Cutting time for composites design allowables

New approach by Dr. Stephen Tsai and Daniel Melo promises to reduce the required number of tests from 1,000 to mere dozens, providing results in days vs. months and at much lower cost.


New vs. traditional approach to design allowables.
SOURCE: Dr. Stephen W. Tsai and Jose Daniel D. Melo.


HPC reported on this new approach in the July issue: Overnight design allowables? An invariant-based method for accelerating aerospace certification testing. For more details and the full series of charts and graphs, see the white paper from Dr. Tsai and Daniel Melo posted on CW’s White Papers page.

Dr. Tsai comments, “The recognition of invariants that can significantly simplify design and testing of composites structures was discovered by Daniel and me by accident.  The number of tests for design allowable generation can be reduced from one thousand to a few dozen if not fewer.  More importantly, key tests can be made a matter of hours instead of days, weeks or months.” He adds that the only stiffness data needed is the value of trace, a sum of the diagonal components of the stiffness matrix.  “For strength, one tensile or compressive strength of open hole coupons at room temperature can be sufficient to generate allowables, and the accelerated testing of fatigue strength can also be done based on the shift factor of viscoelastic behavior of composites.”

To put it more in layman’s terms and get a critical review, I asked Dr. Rik Heslehurst to read and comment on the white paper. Heslehurst is a former aeronautical engineering officer in the Royal Australian Air Force (RAAF), in charge of material and process engineering for almost two decades. He also instructs advanced composite engineering courses for Abaris Training (Reno, Nevada) and has consulted for a wide variety of companies including Boeing, the U.S. Air Force, Lockheed Martin and Bombardier. Heslehurst’s response:

"The basic premise is that all composite materials (plies and laminates) have a stiffness relationship that is essentially invariant (statistically low variation).  This invariant term is called TRACE.  With knowledge of the axial longitudinal modulus value for any composite material the TRACE factor can be determined and the resulting stiffness matrix of a ply and thus a laminate can be determined.  This approach is a significant and positive step in reducing the cost of determining materials allowables.

I would caution, however, that the assumptions made, such as the major Poisson’s ratio as 0.3 and the derivation of the shear modulus term, require a sufficient knowledge of composite materials properties computation as well as design allowables generation — for example, the differences between that for unidirectional tape and cloth.

I believe that the development of the shift factors for open hole, environmental and fatigue is also a very positive step, and fortunately, there is now extensive materials data available on these effects to allow close comparison with simulated data.

I am encouraged by the approach and already see several applications in my own work that will allow early and rapid development of composite designs, but I would reiterate that a novice not use this approach without due understanding and caution."
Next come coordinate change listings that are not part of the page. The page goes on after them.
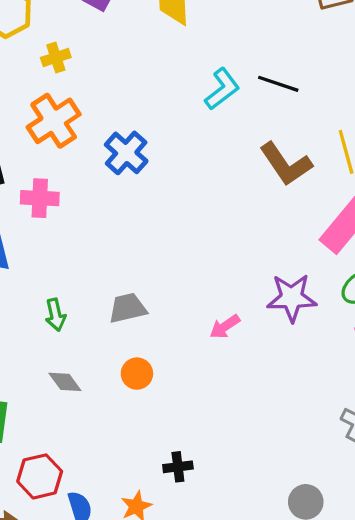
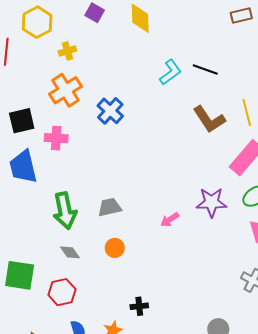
green arrow: (55, 315) -> (65, 211), size x1.8
red hexagon: (40, 476) -> (62, 292), moved

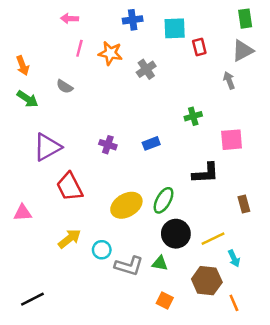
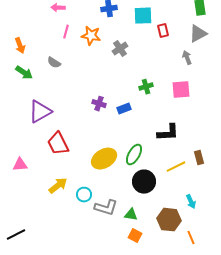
green cross: (193, 116) -> (146, 87), moved
pink square: (232, 140) -> (181, 90), moved
purple cross: (108, 145) -> (99, 104), moved
yellow line: (213, 239) -> (176, 167), moved
green triangle: (160, 263) -> (131, 215), moved
black line: (32, 299) -> (16, 235), moved

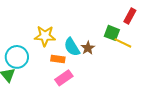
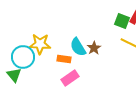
green square: (112, 33) -> (122, 21), moved
yellow star: (45, 36) -> (40, 44), moved

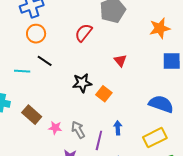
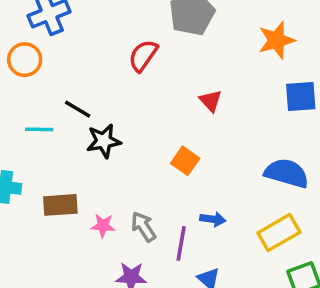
orange circle: (36, 34) -> (25, 60), moved
black star: (82, 83) -> (104, 141), moved
brown rectangle: (32, 115) -> (60, 205), turned -42
blue arrow: (118, 128) -> (213, 219), turned 104

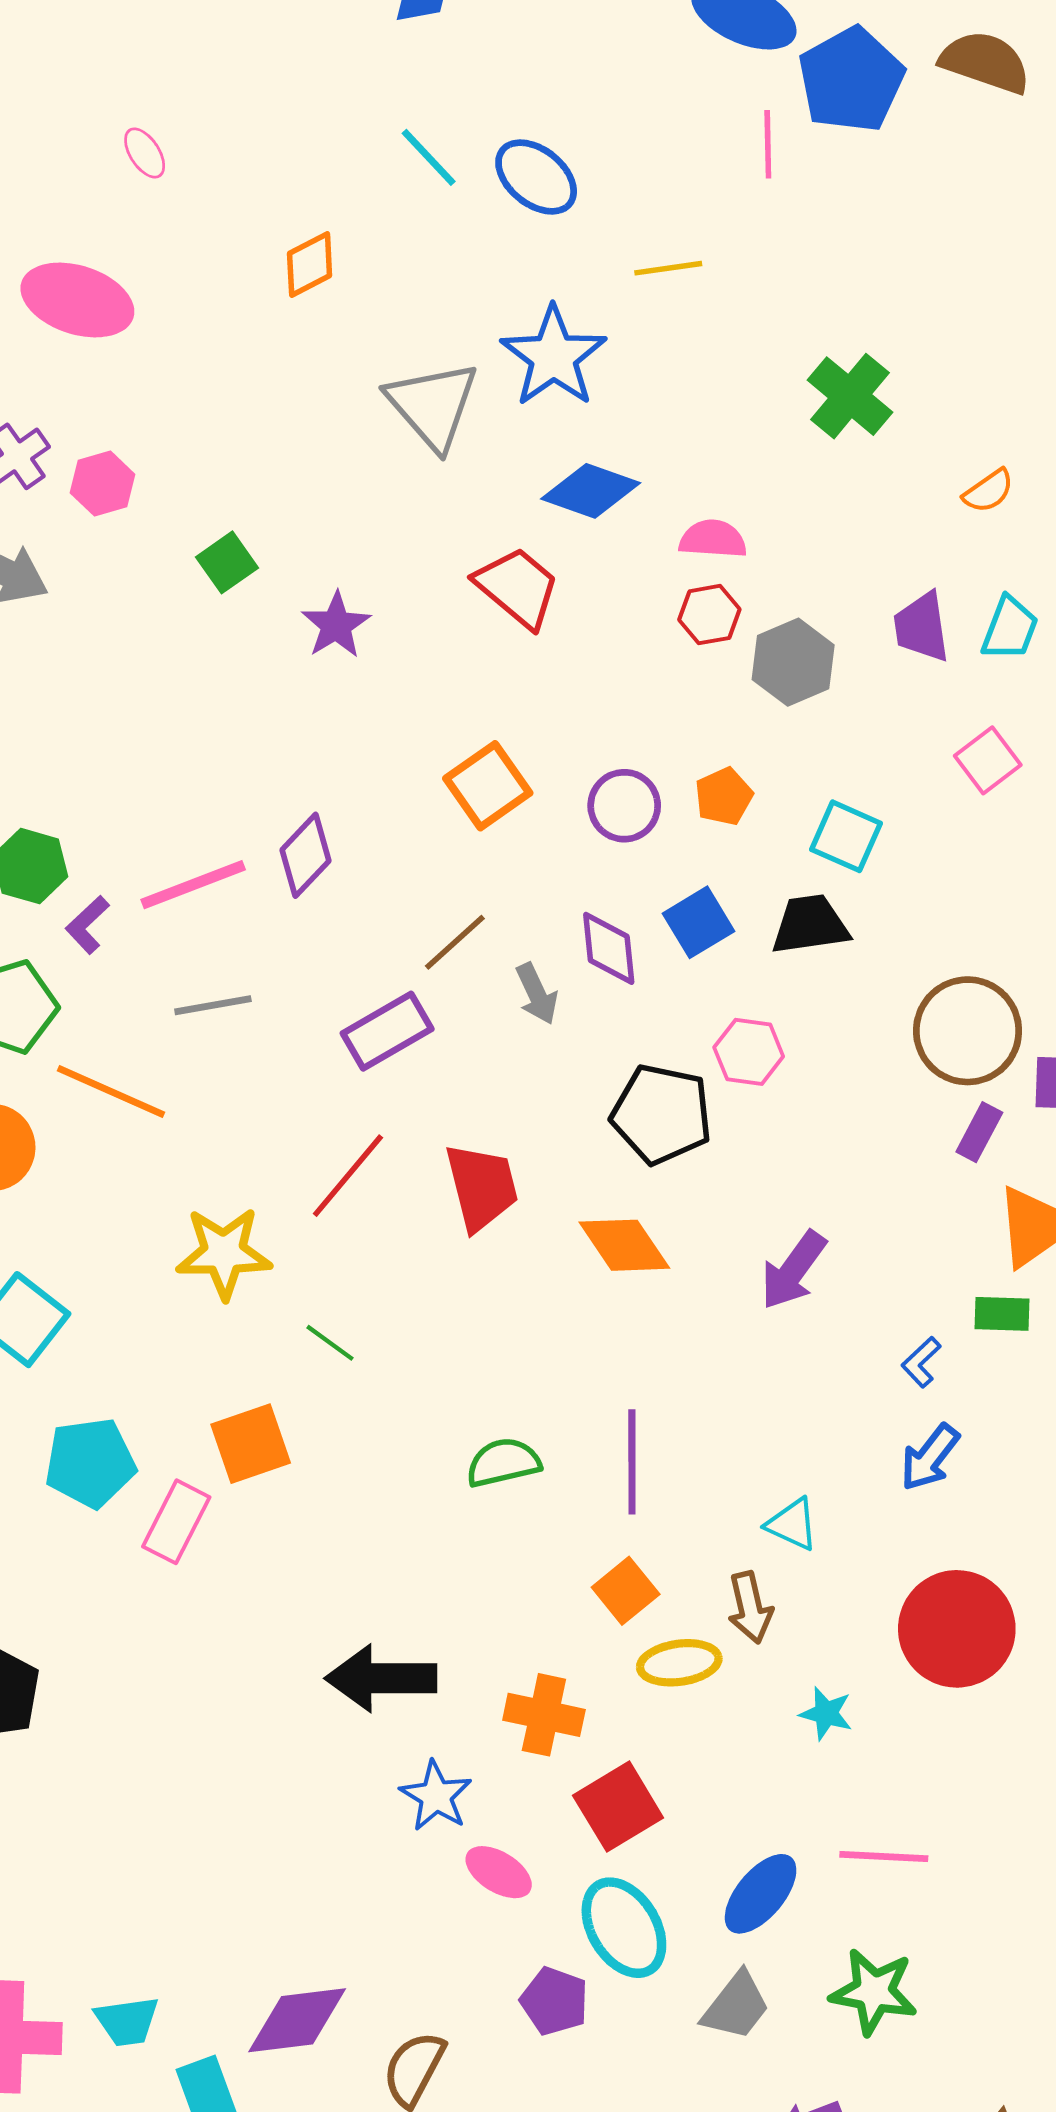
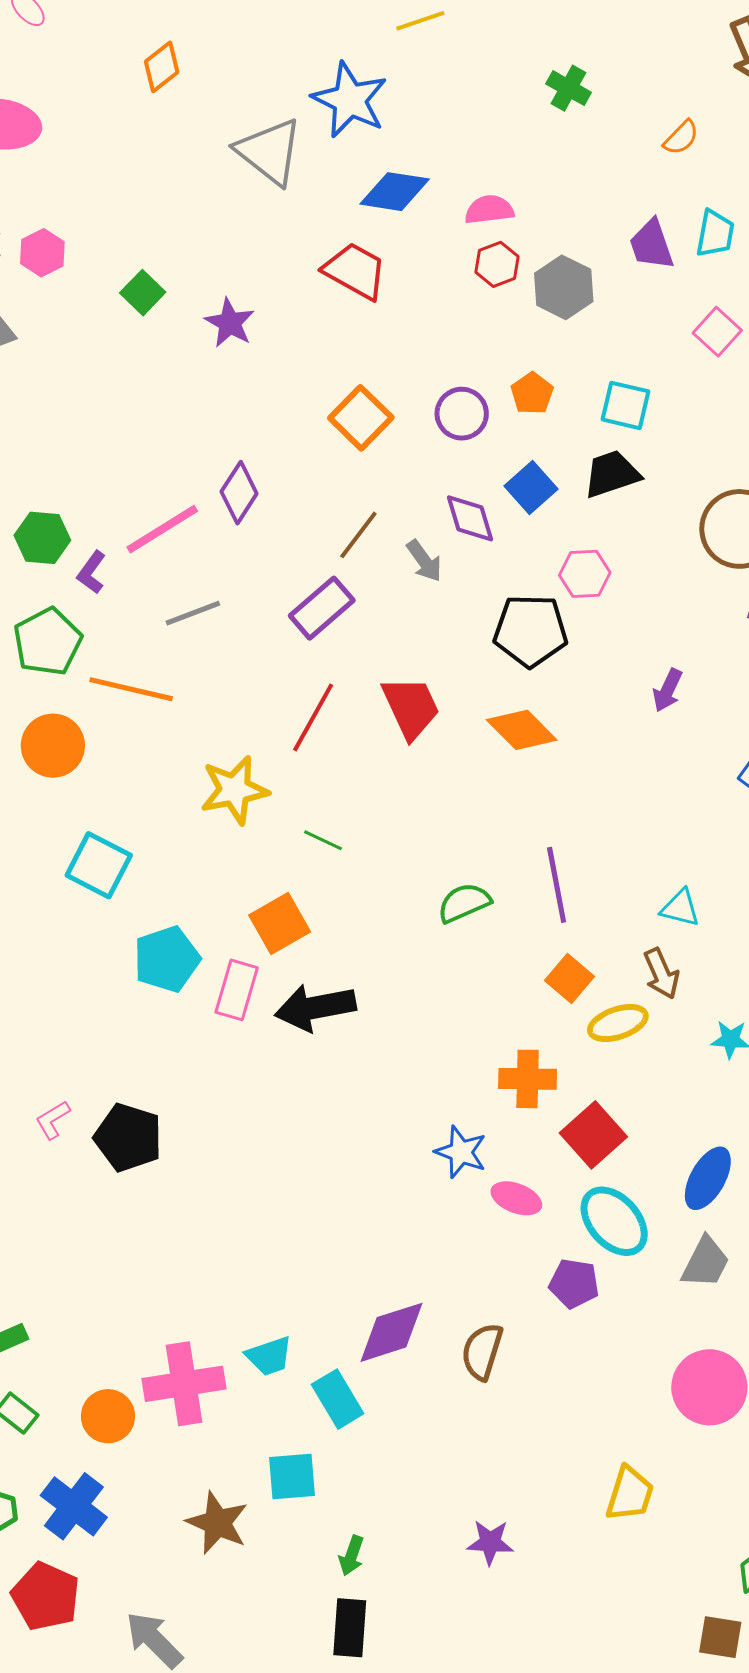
green cross: (850, 396) -> (569, 88), size x0.7
purple arrow: (793, 1270) -> (667, 690), moved, size x0.7
black arrow: (381, 1678) -> (315, 1008), moved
The foundation of invariants and implications on composites design allowables testing will be covered extensively by several speakers in the upcoming Composites Durability Workshop 19 (July 27-29)  hosted by Stanford University’s Department of Aeronautics & Astronautics (Stanford, Calif., USA).

Proposed advances that can simplify design allowables generation will be presented by representatives of Stanford, Wichita and other universities, as well as end users and the FAA. Potential issues in expanding the adoption of this approach will also be discussed and help in using tools and templates for one master ply will be available during and after workshop.

A formal technical paper, “An invariant-based theory of composites,” has just been published online in the journal Composites Science and Technology.